Non solo gore e malvagità
Sweet Home mette da subito in chiaro che si tratta di una serie non adatta a tutti a causa dell’elevatissimo tasso di scene gore e splatter che la caratterizzano: tra arti mozzati, morti crudeli, mostri di ogni sorta e sangue a secchiate, consigliamo la visione agli appassionati del genere e non ai fragili di stomaco. Nonostante questo, la serie non presenta momenti di puro terrore: non ci sono jumpscares o situazioni tipicamente horror, ma il vero punto forte sono le sequenze d’azione, gli scontri brutali tra uomini e mostri. Spesso il finale di queste scene è imprevisto e riesce a stupire per la sua crudezza e per delle soluzioni alquanto brillanti, che si alternano a momenti di dialogo e discussione più statici che servono per approfondire la psicologia dei personaggi e le loro esperienze passate.
In questi momenti meno concitati però Sweet Home preme un po’ troppo sulla leva del melodrammatico, cercando a tutti i costi di impietosire o commuovere lo spettatore. Le perdite che più fanno soffrire sono quelle che avvengono di fretta, che non lasciano il tempo di piangere sul cadavere del proprio compagno. In una serie così splatter e d’azione, non era necessario insistere così tanto su questo aspetto, che risulta invece noioso e decisamente meno coinvolgente.
Il senso di disgusto e paura è spesso smorzato da effetti speciali non sempre all’altezza: la serie è molto altalenante in questo, presenta infatti soluzioni visive alquanto interessanti che però risultano una mosca bianca in mezzo a tantissimi altri elementi decisamente finti e poco riusciti. Tra le note di demerito bisogna menzionare anche la scelta del sottofondo musicale: le canzoni che fanno da sfondo ad alcune scene clou si ripetono (“Warriors” degli Imagine Dragons viene decisamente abusata) e risultano fuori luogo, oltre che fastidiose.
Nonostante qualche soluzione un po’ forzata, l’intreccio risulta comunque compatto e interessante: i personaggi sono tutti da scoprire, anche se alla fine di questa prima stagione ci si ritrova decisamente sospesi tra mille domande senza risposta, nell’attesa spasmodica di un seguito che dia senso a questi primi dieci episodi.
Fiumi di sangue, mostri quasi invulnerabili, pulsioni umane e rapporti che si creano, si intrecciano, si spezzano: tutto questo è Sweet Home, la nuova serie Netflix basata sull’omonimo webtoon coreano ad opera di Kim Carnby e Hwang Young-chan.
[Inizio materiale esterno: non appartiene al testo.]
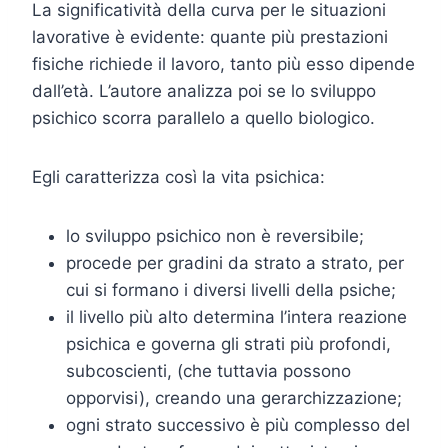
La significatività della curva per le situazioni
lavorative è evidente: quante più prestazioni
fisiche richiede il lavoro, tanto più esso dipende
dall’età. L’autore analizza poi se lo sviluppo
psichico scorra parallelo a quello biologico.
Egli caratterizza così la vita psichica:
lo sviluppo psichico non è reversibile;
procede per gradini da strato a strato, per
cui si formano i diversi livelli della psiche;
il livello più alto determina l’intera reazione
psichica e governa gli strati più profondi,
subcoscienti, (che tuttavia possono
opporvisi), creando una gerarchizzazione;
ogni strato successivo è più complesso del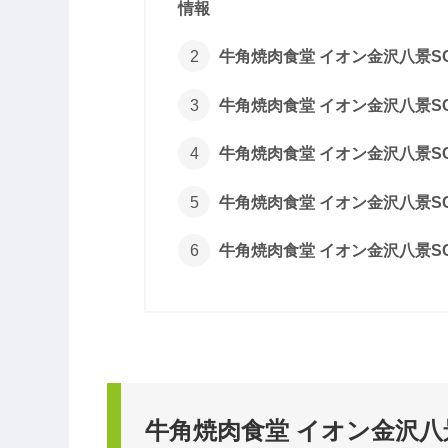
情報
牛角焼肉食堂 イオン金沢八景S
牛角焼肉食堂 イオン金沢八景S
牛角焼肉食堂 イオン金沢八景S
牛角焼肉食堂 イオン金沢八景S
牛角焼肉食堂 イオン金沢八景S
牛角焼肉食堂 イオン金沢八景S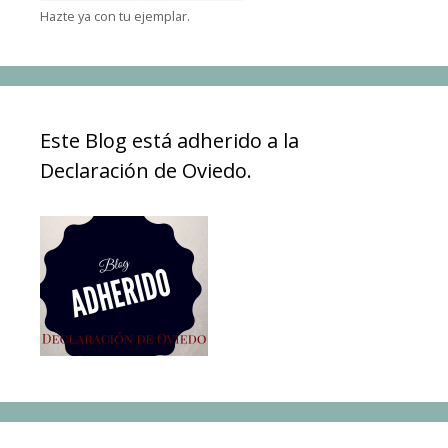
Hazte ya con tu ejemplar.
Este Blog está adherido a la
Declaración de Oviedo.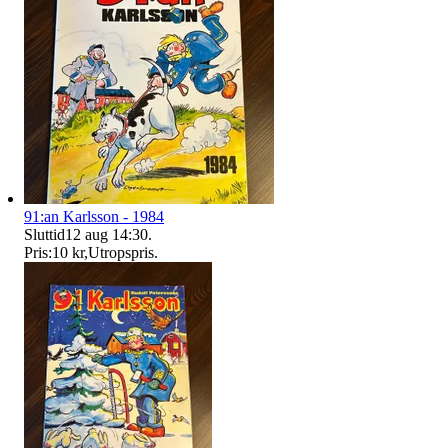
91:an Karlsson - 1984
Sluttid
12 aug 14:30
.
Pris:
10 kr
,
Utropspris
.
Tra misteriose mutazioni e minacce sempre nuove, il nutrito gruppo di protagonisti si ritrova a dover sopravvivere segregato in una palazzina di periferia, dovendosi difendere sia dai mostri che già popolano l’esterno sia da quelli che si trasformano all’interno del palazzo fatiscente. I personaggi crescono senza mai riuscire ad abbandonare del tutto i fantasmi del loro passato, risultando sì stereotipati ma comunque ben caratterizzati e tutti da scoprire. Se non fosse per gli effetti speciali non sempre all’altezza e per un finale che lascia più domande che risposte, Sweet Home sarebbe un ottimo rappresentante del suo genere. Le scene d’azione e la crudeltà con cui prosegue l’intreccio sono sicuramente encomiabili, anche se intervallate da momenti decisamente troppo melodrammatici per una serie splatter. Nonostante questi difetti, Sweet Home risulta comunque molto godibile dall’inizio alla fine: fan di The Walking Dead armatevi, potreste trovare pane per i vostri denti.